Problem =
Check every line of the data below for "INGYENES". Copy each one that has it.

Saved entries
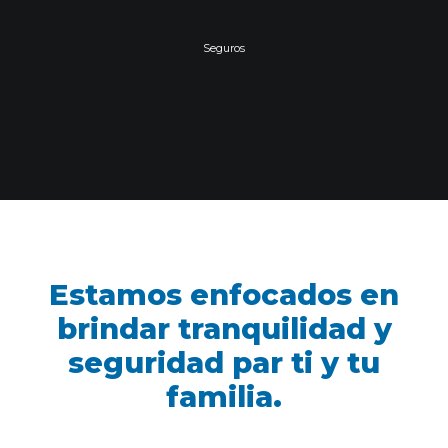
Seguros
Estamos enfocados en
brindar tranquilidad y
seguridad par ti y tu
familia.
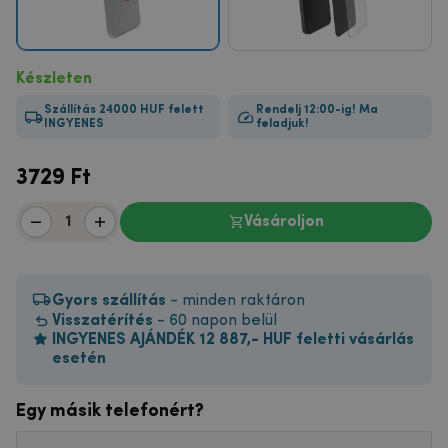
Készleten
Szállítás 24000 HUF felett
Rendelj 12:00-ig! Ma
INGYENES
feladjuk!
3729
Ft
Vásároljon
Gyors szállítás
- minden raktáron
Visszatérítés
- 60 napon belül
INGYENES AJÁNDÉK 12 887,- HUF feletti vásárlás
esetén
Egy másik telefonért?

...

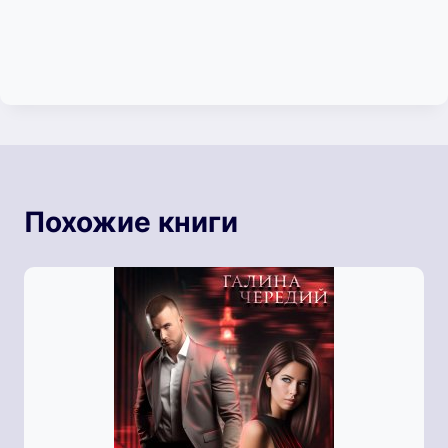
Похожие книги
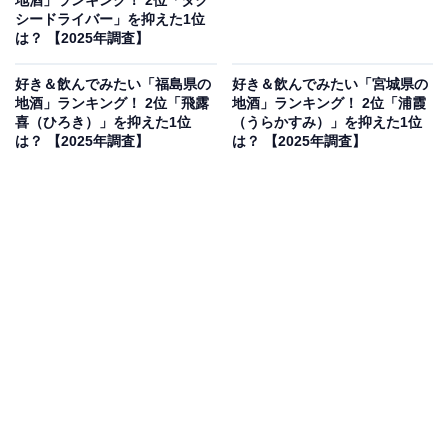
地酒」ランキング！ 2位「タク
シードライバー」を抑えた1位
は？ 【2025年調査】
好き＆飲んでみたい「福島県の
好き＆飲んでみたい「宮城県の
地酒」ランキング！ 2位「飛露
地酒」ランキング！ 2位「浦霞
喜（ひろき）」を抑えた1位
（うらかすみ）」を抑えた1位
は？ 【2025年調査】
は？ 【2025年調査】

Task answer =
INGYENES
INGYENES AJÁNDÉK 12 887,- HUF feletti vásárlás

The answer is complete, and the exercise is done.